Bloomberg reported that Malaysia’s Plantation Industries and Commodities Ministry will launch a project under the national Covid inoculation programme that will focus on achieving herd immunity among palm oil workers. The project will first be rolled out in Selangor for about 5,000 workers. The vaccines will be supplied by the government but companies must fund the costs of the vaccine dispensing centres, medical supplies, doctors, nurses and allowances for the volunteers.
Reuters reported that Chinese state-owned importers bought at least eight cargo shipments or 480,000 tonnes of US soybeans two weeks ago. This was the largest purchase of US soybeans in four and a half months. China had slowed its US soybean purchases in recent months as cheaper shipments of newly harvested Brazilian soybeans became available and as US soybean prices soared to the highest in about eight and a half years.
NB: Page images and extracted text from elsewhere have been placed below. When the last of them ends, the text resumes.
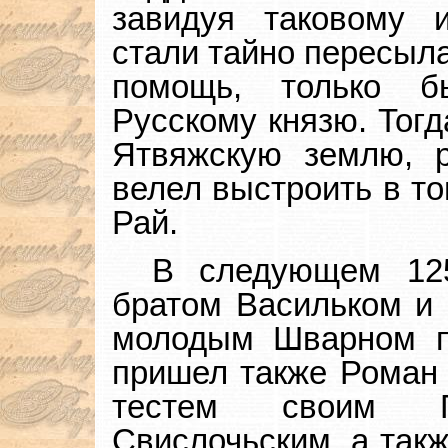
завидуя таковому 
стали тайно пересыла
помощь, только б
Русскому князю. Тогд
Ятвяжскую землю, 
велел выстроить в то
Рай.
В следующем 12
братом Васильком и
молодым Шварном п
пришел также Роман 
тестем своим 
Свислочьским, а так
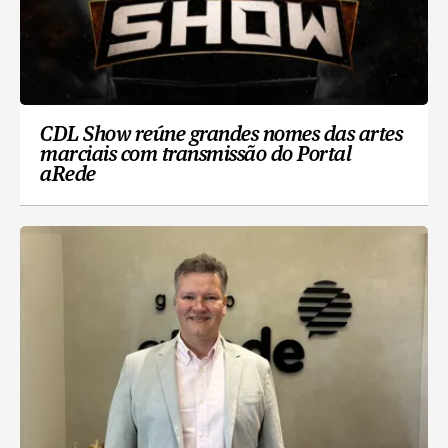
CDL Show reúne grandes nomes das artes
marciais com transmissão do Portal
aRede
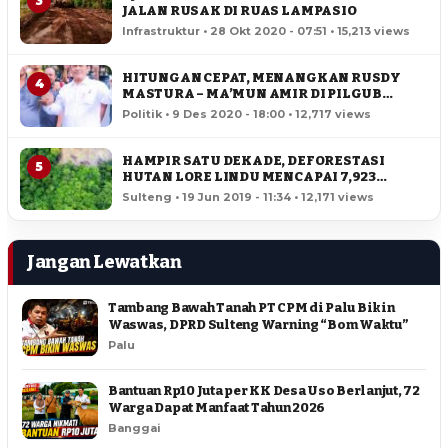
3
JALAN RUSAK DI RUAS LAMPASIO
Infrastruktur • 28 Okt 2020 - 07:51 • 15,213 views
HITUNGAN CEPAT, MENANGKAN RUSDY
4
MASTURA – MA’MUN AMIR DI PILGUB
SULTENG
Politik • 9 Des 2020 - 18:00 • 12,717 views
HAMPIR SATU DEKADE, DEFORESTASI
5
HUTAN LORE LINDU MENCAPAI 7,923
HEKTAR
Sulteng • 19 Jun 2019 - 11:34 • 12,171 views
Jangan Lewatkan
Tambang Bawah Tanah PT CPM di Palu Bikin
Waswas, DPRD Sulteng Warning “Bom Waktu”
Palu
Bantuan Rp10 Juta per KK Desa Uso Berlanjut, 72
Warga Dapat Manfaat Tahun 2026
Banggai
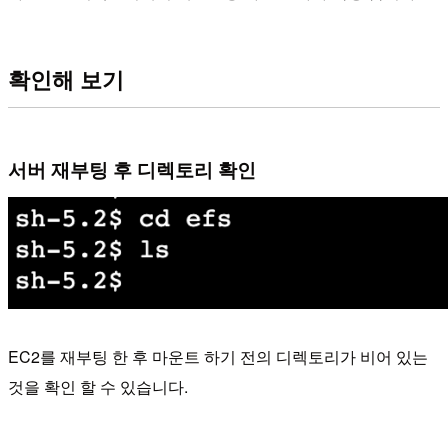
확인해 보기
서버 재부팅 후 디렉토리 확인
EC2를 재부팅 한 후 마운트 하기 전의 디렉토리가 비어 있는
것을 확인 할 수 있습니다.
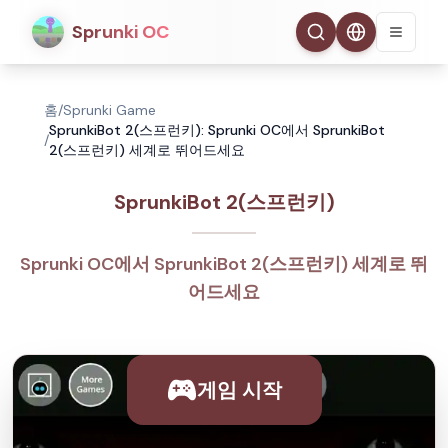
Sprunki OC
홈
/
Sprunki Game
SprunkiBot 2(스프런키): Sprunki OC에서 SprunkiBot
/
2(스프런키) 세계로 뛰어드세요
SprunkiBot 2(스프런키)
Sprunki OC에서 SprunkiBot 2(스프런키) 세계로 뛰
어드세요
게임 시작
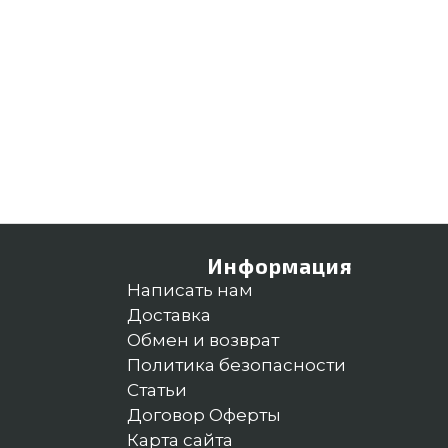
Информация
Написать нам
Доставка
Обмен и возврат
Политика безопасности
Статьи
Договор Оферты
Карта сайта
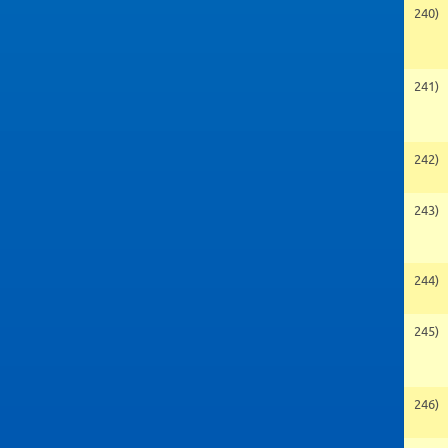
240)
241)
242)
243)
244)
245)
246)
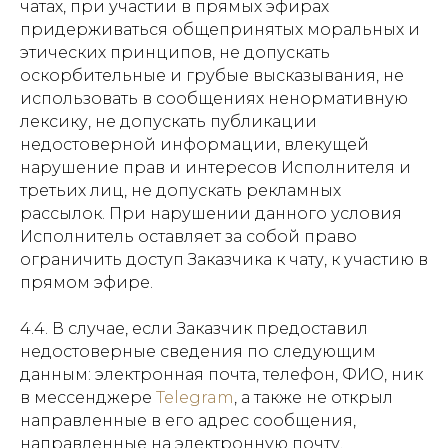
чатах, при участии в прямых эфирах
придерживаться общепринятых моральных и
этических принципов, не допускать
оскорбительные и грубые высказывания, не
использовать в сообщениях ненормативную
лексику, не допускать публикации
недостоверной информации, влекущей
нарушение прав и интересов Исполнителя и
третьих лиц, не допускать рекламных
рассылок. При нарушении данного условия
Исполнитель оставляет за собой право
ограничить доступ Заказчика к чату, к участию в
прямом эфире.
4.4. В случае, если Заказчик предоставил
недостоверные сведения по следующим
данным: электронная почта, телефон, ФИО, ник
в мессенджере
Telegram
, а также не открыл
направленные в его адрес сообщения,
направленные на электронную почту,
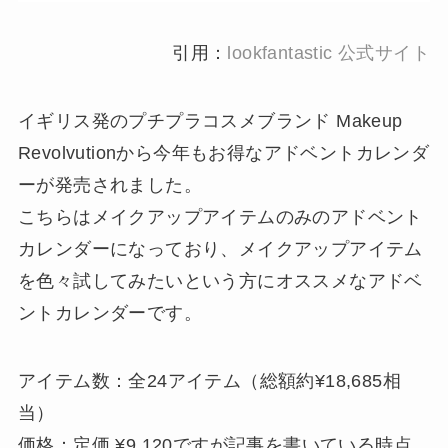
引用：
lookfantastic 公式サイト
イギリス発のプチプラコスメブランド Makeup
Revolvutionから今年もお得なアドベントカレンダ
ーが発売されました。
こちらはメイクアップアイテムのみのアドベント
カレンダーになっており、メイクアップアイテム
を色々試してみたいという方にオススメなアドベ
ントカレンダーです。
アイテム数：全24アイテム（総額約¥18,685相
当）
価格：定価 ¥9,120ですが記事を書いている時点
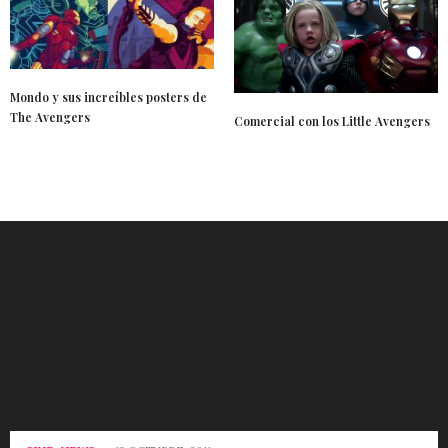
Mondo y sus increíbles posters de
The Avengers
Comercial con los Little Avengers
China has largely focused on feed grain purchases from the US this spring, booking record volumes of US corn and sorghum as China’s domestic corn prices rose to historic highs.
Jakarta Globe cited the Indonesian Palm Oil Association (GAPKI) as saying that market restrictions in the EU continued to be the main hurdle for Indonesian palm oil exports in the past three years despite ongoing negotiations and efforts at the World Trade Organization. An official with GAPKI said that the country must not give in and it needs persistent and tough negotiators. Another official admitted that he does not expect an immediate settlement with the EU. He added that the EU has stated that it does not have a timetable for concluding negotiations and as such, “this may take forever”.
Reuters reported that US merchant refiners have amassed up to a US$1.6bil shortfall in the credits needed to comply with the US biofuel law, an apparent bet that the Biden administration will let them off the hook or that credit prices will fall. The big liability among the refiners comes as the Biden administration considers granting oil refiners, relief from their biofuel mandates amid soaring credit costs and economic turmoil from the coronavirus pandemic that has hurt the fuel industry. Under the US Renewable Fuel Standard programme, refiners must blend billions of gallons of biofuels like ethanol into their fuel or buy compliance credits.
In a related development, Bloomberg cited an oil refiners trade group as saying that the cost of complying with a federal mandate to blend biofuels into gasoline and diesel is skyrocketing and could reach US$30.5bil in 2021F. The American Fuel and Petrochemical Manufacturers based its analysis largely on recent record high prices for tradeable credits known as Renewable Identification numbers. On a per gallon basis, the RFS (Renewable Fuel Standard) compliance could add as much as 23 cents to the cost of wholesale fuel production.